Un nouveau texte, plus sympathique, remplace celui sur la limitation du CO2, défait dans les urnes. Une opération de séduction qui pourrait se payer par une moindre efficacité.

La démocratie directe, c’est enfantin. Une loi est rejetée par le peuple, on en représente une autre, à peu près la même, mais sans les éléments qui fâchent trop ostensiblement. Une loi toute gentille, toute propre, débarrassée de ses chiffons rouges pour éviter de voir à nouveau le taureau populaire ruer dans les brancards toujours incertains des urnes.

Ainsi, après le rejet de la loi CO2 en 2021, voici un nouveau texte à l’énoncé déjà plus sympathique: la loi climat. La couleur est annoncée dans le titre même: on replace une notion négative – le CO2, chacun le sait ce n’est pas bien – par un élément positif et lumineux: le climat. Qui donc pourrait être contre?

Le ripolinage ne s’arrête évidemment pas là. Adieu à toutes les taxes et interdictions, qui reviendront sans doute une fois la loi adoptée via les mesures d’application. Adieu aussi aux boucs émissaires nommément désignés dans l’ancien texte: la loi climat, contrairement à la loi CO2, cesse par exemple de menacer et de faire honte au monde paysan.

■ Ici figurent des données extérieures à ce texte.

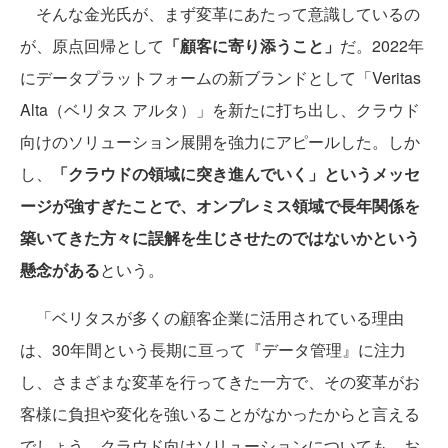
そんな金光氏が、まず変革にあたって意識しているの
が、原点回帰として
「顧客に寄り添うこと」
だ。2022年
にデータプラットフォームの新ブランドとして「Veritas
Alta（ベリタス アルタ）」を新たに打ち出し、クラウド
向けのソリューション展開を強力にアピールした。しか
し、
「クラウドの領域に突き進んでいく」というメッセ
ージが強すぎたことで、オンプレミス領域で長年関係を
築いてきた方々に誤解を生じさせたのではないかという
懸念がある
という。
「ベリタスが多くの顧客企業に活用されている理由
は、30年間という長期に亘って『データ管理』に注力
し、さまざまな変革を行ってきた一方で、その変革がお
客様に負担や変化を強いることがなかったからと言える
でしょう。クラウド向けソリューションについても、お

Que reste-t-il alors? De bons gros principes, qui ne mangent aucun pain, et contre lesquels il est presque impossible de ferrailler sans mauvaise foi: la nécessité par exemple d’atteindre la neutralité carbone d’ici 2050.

L’effort de séduction ne se limite pas là: les taxes et interdictions ont été astucieusement remplacées, comme savent le faire les meilleurs marchands de tapis, par des «incitations», autrement dit du bel et bon argent versé aux héros et méritants du climat.

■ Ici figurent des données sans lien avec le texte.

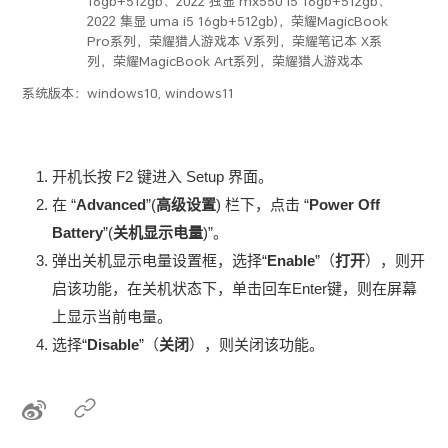
16gb+512gb、2022 独显 mx550 i5 16gb+512gb、
2022 集显 uma i5 16gb+512gb)，荣耀MagicBook
Pro系列，荣耀猎人游戏本 V系列，荣耀笔记本 X系
列，荣耀MagicBook Art系列，荣耀猎人游戏本
系统版本：
windows10, windows11
开机长按 F2 键进入 Setup 界面。
在 “
Advanced
”(
高级设置
) 栏下，点击 “
Power Off
Battery
”(
关机显示电量
)”。
弹出关机显示电量设置框，选择“
Enable
”（
打开
），则开
启该功能，在关机状态下，单击回车Enter键，则在屏幕
上显示当前电量。
选择“
Disable
”（
关闭
），则关闭该功能。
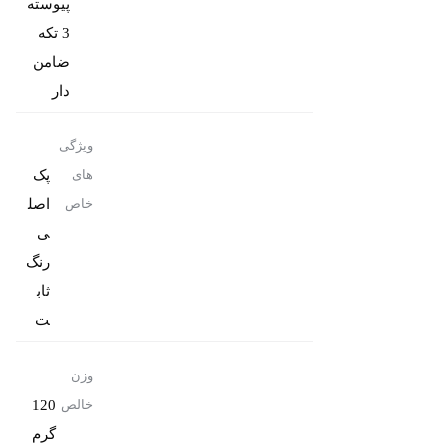
پیوسته
3 تکه
ضامن
دار
ویژگی
پک
های
اصل
خاص
رنگ
ثاب
ت
وزن
120
خالص
گرم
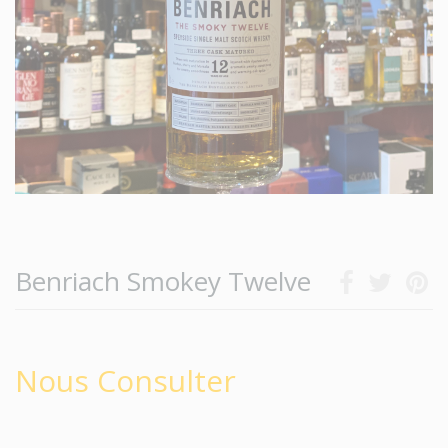
Benriach Smokey Twelve
Nous Consulter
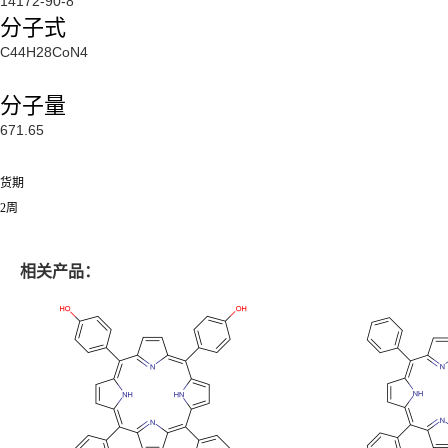
14172-90-8
分子式
C44H28CoN4
分子量
671.65
货期
2周
相关产品：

Comme, au hasard, les braves citoyens qui se décideront à remplacer leurs vieilles chaudières forcément polluantes, ou les entreprises qui feront l’effort d’utiliser des technologies «innovantes», mot particulièrement magique, pas trop défavorables au pauvre climat malmené. Quelques milliards seront ainsi lâchés par une bourse confédérale, d’ordinaire moins spontanément généreuse.

Résultat de ce ravalement de façade mené tambour battant: tout le monde est pour le nouveau texte. Sauf bien sûr l’UDC, mais surtout dans un réflexe habituel consistant à entretenir sa difformité génétique: être un parti gouvernemental qui ne vit et ne prospère que par l’opposition systématique.

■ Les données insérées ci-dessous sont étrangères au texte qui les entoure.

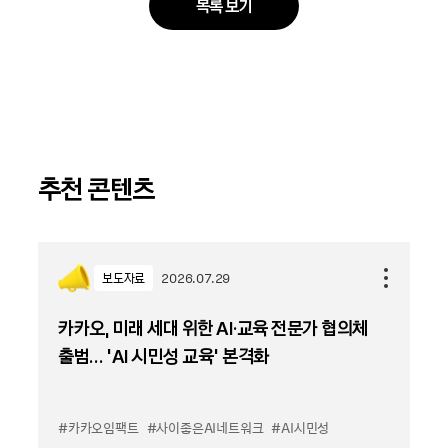
목록 보기
추천 콘텐츠
보도자료
2026.07.29
카카오, 미래 세대 위한 AI·교육 전문가 협의체
출범… ‘AI 시민성 교육’ 본격화
#카카오임팩트
#사이좋은AI네트워크
#AI시민성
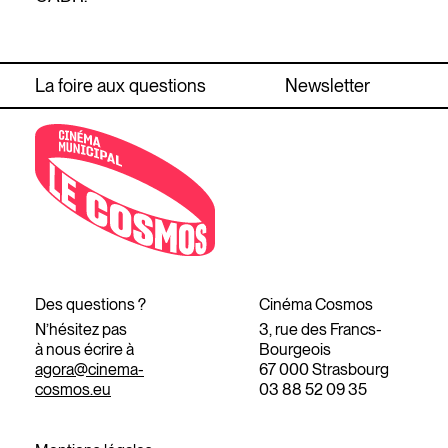
La foire aux questions
Newsletter
Des questions ?
Cinéma Cosmos
N’hésitez pas
3, rue des Francs-
à nous écrire à
Bourgeois
agora@cinema-
67 000 Strasbourg
cosmos.eu
03 88 52 09 35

Conseillère nationale genevoise PLR, Simone de Montmollin résume parfaitement, dans le Temps, la nouvelle donne et le résultat ébouriffant de ce tour de passe-passe: «Même les soutiens à la loi CO2, dont j’étais, avaient du mal à l’expliquer, tant elle mêlait interdictions, taxes et mesures coercitives. Ce nouveau texte cesse également de fustiger un secteur entier pour le considérer comme partie prenante dans la cause climatique.» Il aura quand même fallu de rudes et vifs débats internes pour que l’Union des paysans consente à soutenir le nouveau texte.

Bref tout semble aller pour le mieux dans un monde où, dans la lutte contre le réchauffement, on s’enthousiasme à servir du réchauffé: la loi climat, ainsi relookée, parait bien partie pour triompher le 18 juin prochain en verdict populaire.

Reste juste à savoir si une loi qui ne fâche, ne bouscule personne ni n’interdit rien, sera capable de secouer l’inertie générale pouvant expliquer que jusqu’ici, en Suisse comme ailleurs, aucun des objectifs climatiques intermédiaires fixés, en attendant le graal de la neutralité carbone, n’ait été atteint.